Just as many reporters aren’t mentioning Microsoft’s history, I don’t think most customers are going to remember .lit and MSReader.

What were those?

Back in 2000, Microsoft released software for reading e-books, MSReader (the book format was .lit). That was seven years before the first Kindle release. It was one of the big formats at the time, and people had faith in Microsoft.

In 2011, four years after the introduction of the Kindle, Microsoft killed MSReader, which sort of stranded people who had purchased .lit books (although they still worked…while you had software with which to read them. Some people converted them to other formats). That left a sour taste for some customers…but I don’t think that’s going to have an impact on the new implementation (which I do think is likely to be real).

If we ignore the past and act like Microsoft is just getting into the e-book market, do I think this will be a success?

Sure…as long as their expectations aren’t too high.

Basing all this on that MSPowerUser report (which I recommend), Windows 10 users will buy books just like they buy apps, videos, and music. There will be a book section. You can buy it right there…and read it in Microsoft Edge (their newest browser), which has EPUB support.

Books shown in the story are from tradpubs (traditional publishers), and include current well-known titles.

They also clearly show that the books will be available on both desktops and mobile (tablets).

The convenience of it is going to convince some people. I think it’s important to note culturally that it puts e-books right into the mix with other digital content. I think it helps illustrate that books are not endangered. 🙂 My intuition is that more books are being read than were being read, say, ten years ago. It may be harder to track that, since books have moved out of being probably 90% controlled by under ten large companies (there used to be “Big Six” of publishers in America, now the Big 5) to hundreds or thousands of tiny publishers (often just the author).

I don’t think it particularly hurts Amazon…it’s not going to much easier to buy a MS book than a Kindle book, even on a Windows 10 device. Microsoft is, interestingly, becoming more of a pop culture ecosystem than it was…but it doesn’t match what Amazon can do for a customer, in part because Amazon can deliver “diapers and windshield wipers”.

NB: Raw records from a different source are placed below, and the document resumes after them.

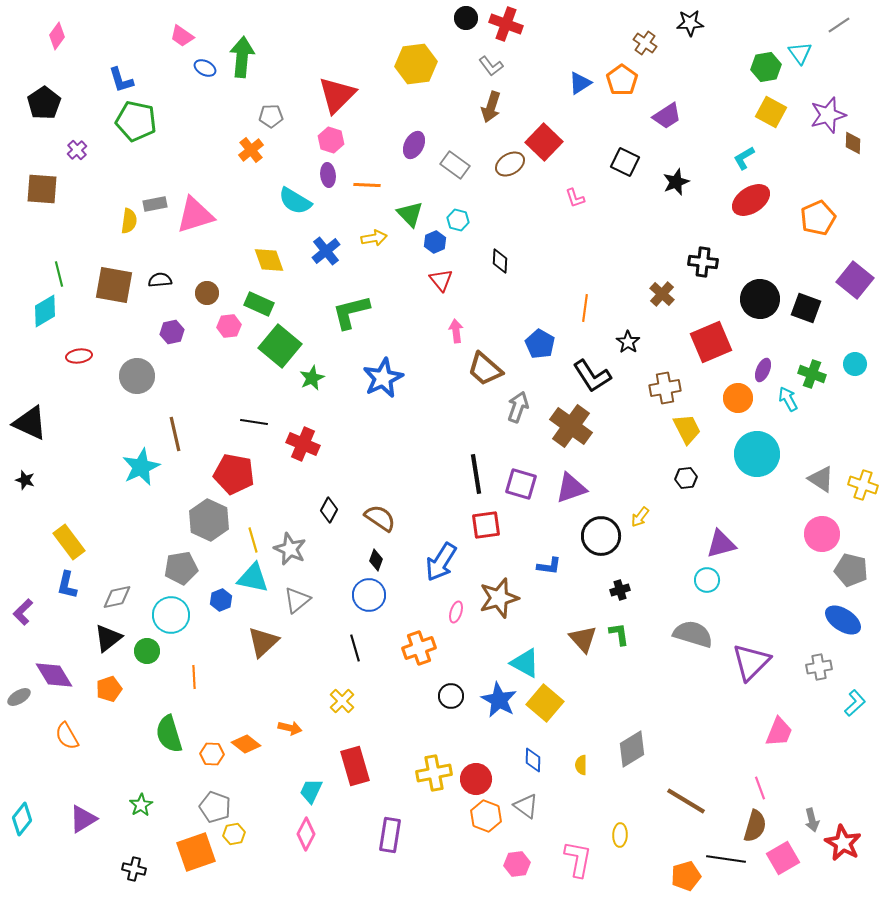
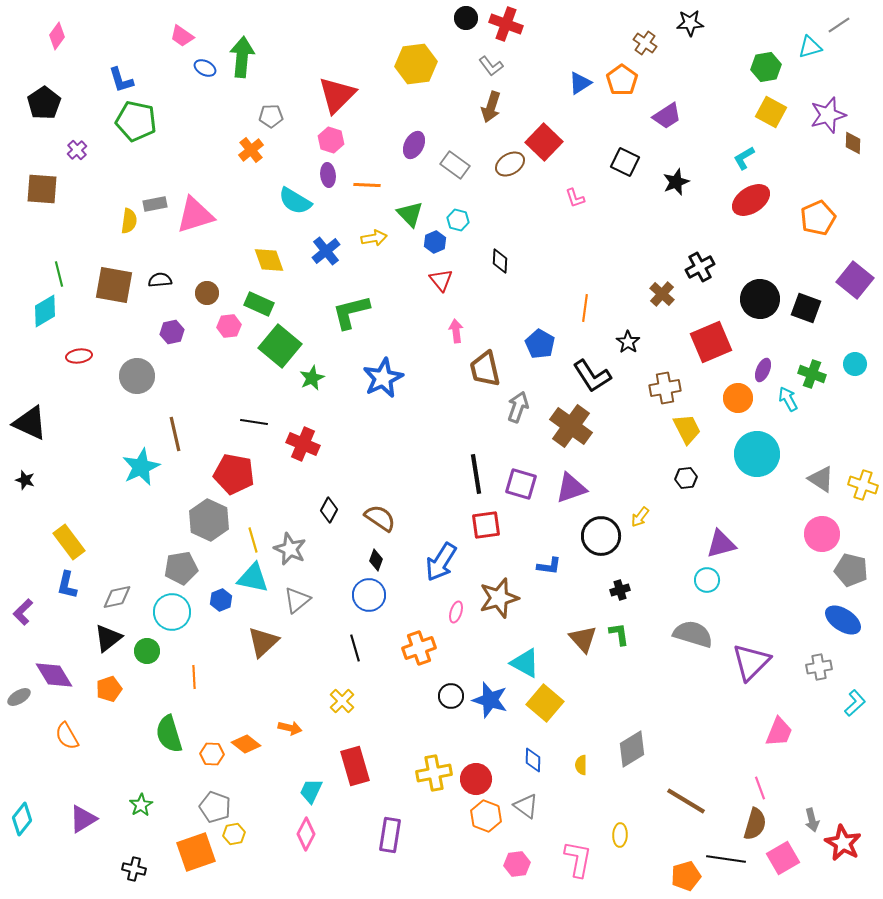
cyan triangle at (800, 53): moved 10 px right, 6 px up; rotated 50 degrees clockwise
black cross at (703, 262): moved 3 px left, 5 px down; rotated 36 degrees counterclockwise
brown trapezoid at (485, 369): rotated 36 degrees clockwise
cyan circle at (171, 615): moved 1 px right, 3 px up
blue star at (499, 700): moved 9 px left; rotated 12 degrees counterclockwise
brown semicircle at (755, 826): moved 2 px up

One interesting thing: I saw right off a commenter asking if Cortana (Microsoft’s digital assistant, like Siri/Alexa/OK Google) will be able to read the e-books…the way that Alexa can read Kindle store books (unless blocked by the publisher) and play Audible audiobooks. That wasn’t apparent.

Looks like we are likely to see this in April of this year.

Speaking of books still being part of our lives, the TV network Nickelodeon has just introduced

Nick Jr. Books at the Apple Appstore

This looks like an interesting implementation. Part of it is including tips for parents…for example, book club type questions you can ask after your child reads a book.

Interestingly to me, this is not a subser (subscription service)…it’s a “piece purchase” plan, where you pay for each book. You do get three books for free when you first get the app, but that’s an incentive, not a pattern. I saw a concern expressed about that by a commenter…who thought $2.99 was too much for a book. I think subsers are particularly good for kids…many kids read very quickly, and they may have diverse, fickle, and unpredictable interests. 😉

Books are interactive, and can be read offline. There is a reward system (badge style), and overall, it appears to me that they have been thoughtful about this.

It isn’t currently in the

Amazon Appstore (at AmazonSmile: benefit a non-profit of your choice by shopping*)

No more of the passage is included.